"All animals are equal, but some animals are more equal than others," wrote George Orwell in Animal Farm. Now if we can take the liberty of both paraphrasing the great Orwell and assuming he had watched the recent Swatch Pro at Trestles, he might have said that while all Championship Tour (CT) wins are special, some CT wins are more special than others.
Earlier in the year, we could apply this theory to Owen Wright's incredible victory on the Gold Coast. His comeback from a potential life destroying head injury provided an emotional heft that elevated the win from a major upset into something revelatory and truly inspirational.
While that win rates easily as one of the most special victories of the year, Silvana Lima's victory at Trestles might be next in line for emotional resonance. It's been seven years since the Brazilian last won a CT event. In that time, few athletes in surfing have worked harder to keep their dream alive than Silvana.
Over that period a series of knee injuries, sponsorship difficulties and financial pressures have all threatened to end a career which started in 2006. Back then Lima burst onto the scene as one of the most progressive women surfers the sport had ever seen. She would use her explosive aerials and pocket rocket speed to win her a two-time World Title runner-up and easily claim the unofficial title of Brazil's greatest-ever female surfer.

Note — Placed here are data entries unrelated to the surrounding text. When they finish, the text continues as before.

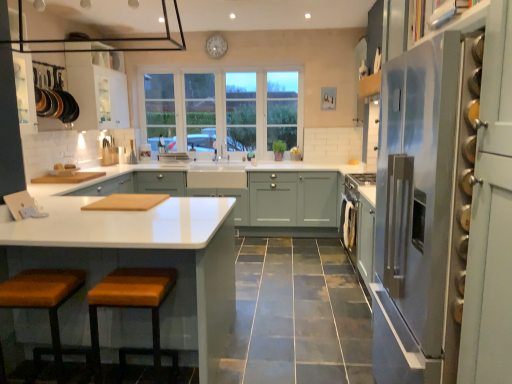 Question: Which direction should I rotate to look at white glossy countertop at center, which ranks as the 1th cabinetry in front-to-back order?

Choices:
 (A) right
 (B) left

Answer: (B)

Question: Is matte white cabinets at center, the second cabinetry viewed from the front, wider than black glass exhaust hood at upper center?

Choices:
 (A) no
 (B) yes

Answer: (B)

Question: Is matte white cabinets at center, the second cabinetry viewed from the front, oriented towards black glass exhaust hood at upper center?

Choices:
 (A) yes
 (B) no

Answer: (B)

Question: From the image's perspective, is matte white cabinets at center, marked as the first cabinetry in a back-to-front arrangement, under black glass exhaust hood at upper center?

Choices:
 (A) yes
 (B) no

Answer: (A)

Question: From a real-world perspective, is matte white cabinets at center, marked as the first cabinetry in a back-to-front arrangement, below black glass exhaust hood at upper center?

Choices:
 (A) no
 (B) yes

Answer: (B)

Question: Is matte white cabinets at center, marked as the first cabinetry in a back-to-front arrangement, looking in the opposite direction of black glass exhaust hood at upper center?

Choices:
 (A) yes
 (B) no

Answer: (B)

Question: Does matte white cabinets at center, marked as the first cabinetry in a back-to-front arrangement, touch black glass exhaust hood at upper center?

Choices:
 (A) yes
 (B) no

Answer: (B)

Question: Is the depth of white wood window at center greater than that of white glossy countertop at center, the second cabinetry in the back-to-front sequence?

Choices:
 (A) no
 (B) yes

Answer: (B)

Question: Does white wood window at center have a larger size compared to white glossy countertop at center, the second cabinetry in the back-to-front sequence?

Choices:
 (A) no
 (B) yes

Answer: (A)

Question: Is white wood window at center not near white glossy countertop at center, the second cabinetry in the back-to-front sequence?

Choices:
 (A) no
 (B) yes

Answer: (B)

Question: Is white wood window at center smaller than white glossy countertop at center, the second cabinetry in the back-to-front sequence?

Choices:
 (A) yes
 (B) no

Answer: (A)

Question: From a real-world perspective, does white wood window at center sit lower than white glossy countertop at center, which ranks as the 1th cabinetry in front-to-back order?

Choices:
 (A) no
 (B) yes

Answer: (A)

Question: Is white wood window at center oriented towards white glossy countertop at center, which ranks as the 1th cabinetry in front-to-back order?

Choices:
 (A) no
 (B) yes

Answer: (B)

Question: Does satin silver refrigerator at right have a greater height compared to white glossy drawer at center?

Choices:
 (A) yes
 (B) no

Answer: (A) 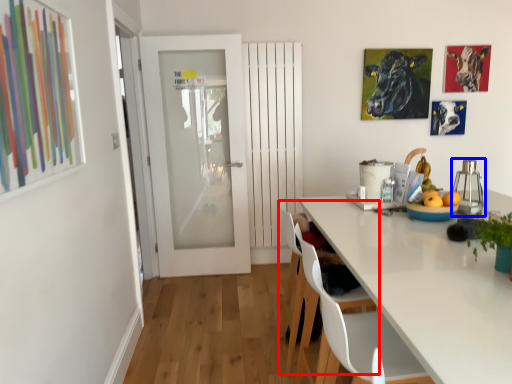 Question: Which object appears closest to the camera in this image, chair (highlighted by a red box) or appliance (highlighted by a blue box)?

Choices:
 (A) chair
 (B) appliance

Answer: (B) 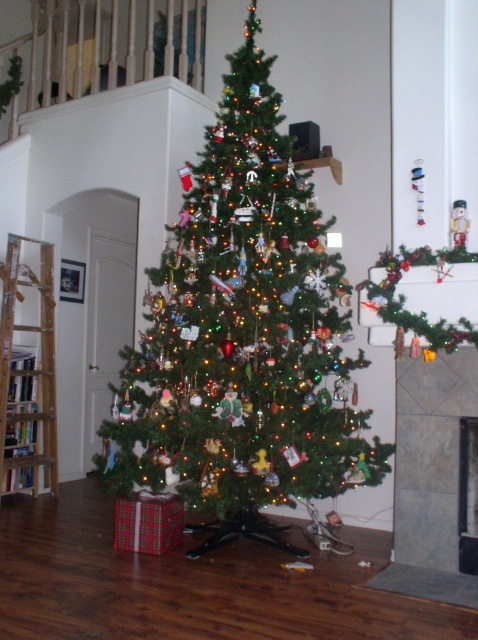 Based on the photo, you are planning to hang a small Christmas ornament on the gray tile fireplace at lower right and the white marble fireplace at center. Based on their heights, which fireplace would allow you to place the ornament higher up without it being too low to the ground?

The gray tile fireplace at lower right is much taller than the white marble fireplace at center, so you can place the ornament higher up on the gray tile fireplace at lower right without it being too low to the ground.

What are the coordinates of the green matte christmas tree at center in the image?

The green matte christmas tree at center is located at coordinates point (242,330). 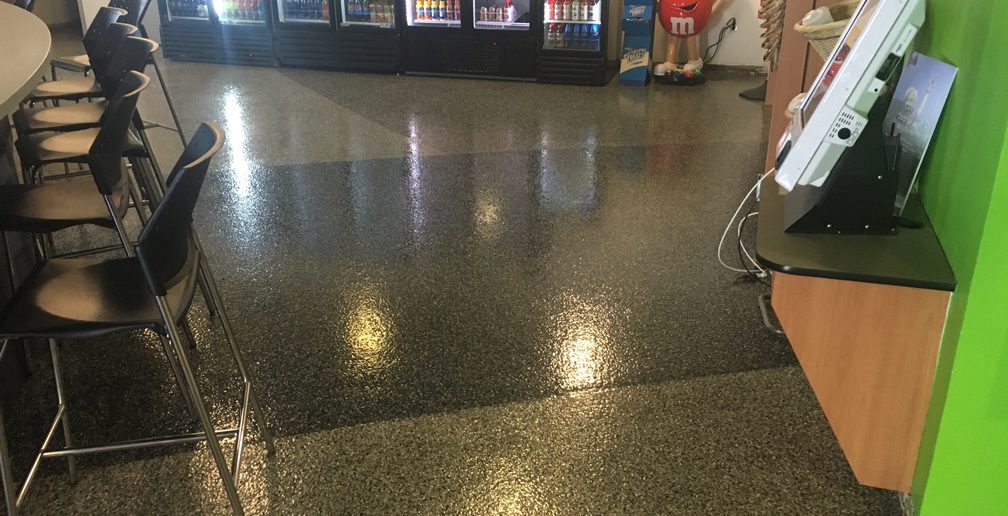 Image resolution: width=1008 pixels, height=516 pixels. I want to click on countertop, so click(x=894, y=245). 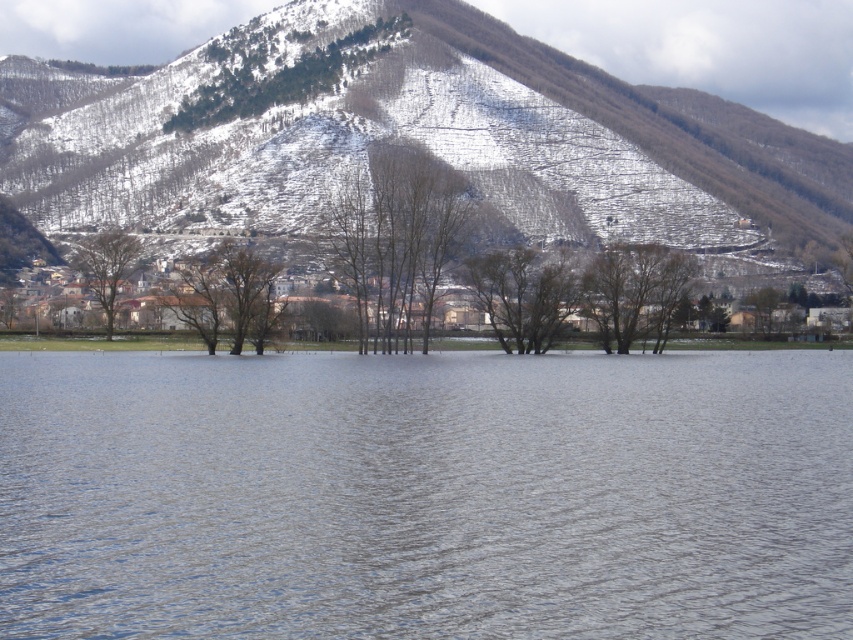 You are an environmental scientist assessing the flood risk in this area. You notice the snowy forested mountain at center and the brown matte tree at center. Which object would you prioritize studying to determine the potential impact of rising water levels on the local ecosystem? Explain your reasoning.

The snowy forested mountain at center has a larger width than the brown matte tree at center, making it a more significant geographical feature. This suggests it could contribute more to water runoff or snowmelt, which are critical factors in assessing flood risks and their impact on the local ecosystem.

You are a hiker planning to take a photo of both the snowy forested mountain at center and the brown matte tree at center. Which object should you focus on first if you want to capture both in a single frame without moving your camera?

You should focus on the snowy forested mountain at center first because it is taller than the brown matte tree at center, allowing you to frame both objects effectively by adjusting the camera angle to include both the taller mountain and the shorter tree in the composition.

You are a hiker standing at the camera position in the image. You want to reach the snowy forested mountain at center for a snowboarding trip. Considering the distance, is it feasible to hike there in a single day?

The distance between the snowy forested mountain at center and the camera is 375.06 meters. Given that this is a relatively short distance, it is feasible to hike there in a single day.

"At 32, she's the lone survivor of a distant age where the women's Tour suffered from an identity crisis and was perennially on life support," wrote Sean Doherty in Surfermag.com. "Silvana is now the lone surviving Brazilian woman anywhere on Tour and the last survivor of the dark days before the WSL got the women's Tour on parity."

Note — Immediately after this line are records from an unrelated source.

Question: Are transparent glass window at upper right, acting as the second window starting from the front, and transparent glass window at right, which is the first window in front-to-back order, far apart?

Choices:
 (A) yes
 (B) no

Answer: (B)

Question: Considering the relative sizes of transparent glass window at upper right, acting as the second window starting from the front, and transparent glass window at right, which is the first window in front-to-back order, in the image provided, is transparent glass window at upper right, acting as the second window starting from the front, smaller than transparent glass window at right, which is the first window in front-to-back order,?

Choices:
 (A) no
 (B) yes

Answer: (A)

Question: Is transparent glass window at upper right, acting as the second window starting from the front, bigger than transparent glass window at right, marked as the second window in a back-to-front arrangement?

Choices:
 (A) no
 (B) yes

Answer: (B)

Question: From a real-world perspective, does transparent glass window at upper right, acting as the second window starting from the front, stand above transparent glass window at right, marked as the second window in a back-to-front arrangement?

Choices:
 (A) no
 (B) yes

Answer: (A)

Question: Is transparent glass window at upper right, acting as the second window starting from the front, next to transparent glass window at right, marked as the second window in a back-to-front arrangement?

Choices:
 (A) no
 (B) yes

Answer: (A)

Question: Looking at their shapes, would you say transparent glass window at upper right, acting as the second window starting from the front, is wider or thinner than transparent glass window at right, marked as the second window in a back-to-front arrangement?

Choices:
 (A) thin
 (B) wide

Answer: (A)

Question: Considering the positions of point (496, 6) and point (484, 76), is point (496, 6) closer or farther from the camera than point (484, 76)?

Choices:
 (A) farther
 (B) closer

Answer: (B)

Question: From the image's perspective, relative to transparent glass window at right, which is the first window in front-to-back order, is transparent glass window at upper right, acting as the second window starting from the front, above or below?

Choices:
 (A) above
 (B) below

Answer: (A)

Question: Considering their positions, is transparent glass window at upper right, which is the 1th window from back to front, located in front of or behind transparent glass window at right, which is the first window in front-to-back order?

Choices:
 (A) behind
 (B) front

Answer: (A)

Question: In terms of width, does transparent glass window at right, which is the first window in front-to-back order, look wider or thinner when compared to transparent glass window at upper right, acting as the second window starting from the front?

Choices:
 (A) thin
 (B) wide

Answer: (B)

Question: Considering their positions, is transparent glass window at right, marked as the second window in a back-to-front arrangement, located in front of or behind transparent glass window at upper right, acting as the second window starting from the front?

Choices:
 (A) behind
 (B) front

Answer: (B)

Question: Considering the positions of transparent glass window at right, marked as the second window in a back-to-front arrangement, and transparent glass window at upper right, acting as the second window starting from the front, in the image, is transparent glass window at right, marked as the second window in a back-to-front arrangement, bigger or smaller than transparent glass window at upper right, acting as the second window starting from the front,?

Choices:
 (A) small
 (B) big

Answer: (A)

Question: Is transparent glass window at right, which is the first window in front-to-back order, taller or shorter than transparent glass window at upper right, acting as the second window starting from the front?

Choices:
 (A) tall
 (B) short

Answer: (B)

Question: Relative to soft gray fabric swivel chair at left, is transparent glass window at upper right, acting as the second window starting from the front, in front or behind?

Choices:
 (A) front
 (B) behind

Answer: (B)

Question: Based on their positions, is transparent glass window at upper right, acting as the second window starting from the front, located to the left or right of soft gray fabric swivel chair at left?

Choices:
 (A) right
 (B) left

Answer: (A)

However buckling knee injuries played their part in Lima dropping off that stage in 2013. When she hit the age of 30 and failed to re-qualify in 2014 and 2015, many thought her career may be over. During this time she resorted to breeding French Bulldogs and selling the puppies to finance her QS travels. She also set about rehabilitating her injuries with one of the most intense fitness and training regimes on Tour. Her persistence and sheer will to succeed saw her win the Qualifying Series in 2016 and at the age of 32, make an incredible return to the elite surfing stage.
Despite that incredible journey back to the top, few predicted that she would scale the heights that she did on the cobblestones at Trestles. Her CT form had been poor, even if her results on the QS had shown what she was still capable of. From the very first heat at Trestles though, it was apparent that Lima was surfing as good as at any stage in her career. Her average heat score throughout the event was an incredible 16.95 and none of her opponents remotely threatened her dominance. No one could touch her.
It was emphatic, but more than that, it was emotional. A seven year wait of which a large portion has seen Lima sacrificing everything she had to simply stay in the game had finished with a surfing performance of the highest standard. Special doesn't quite cover it.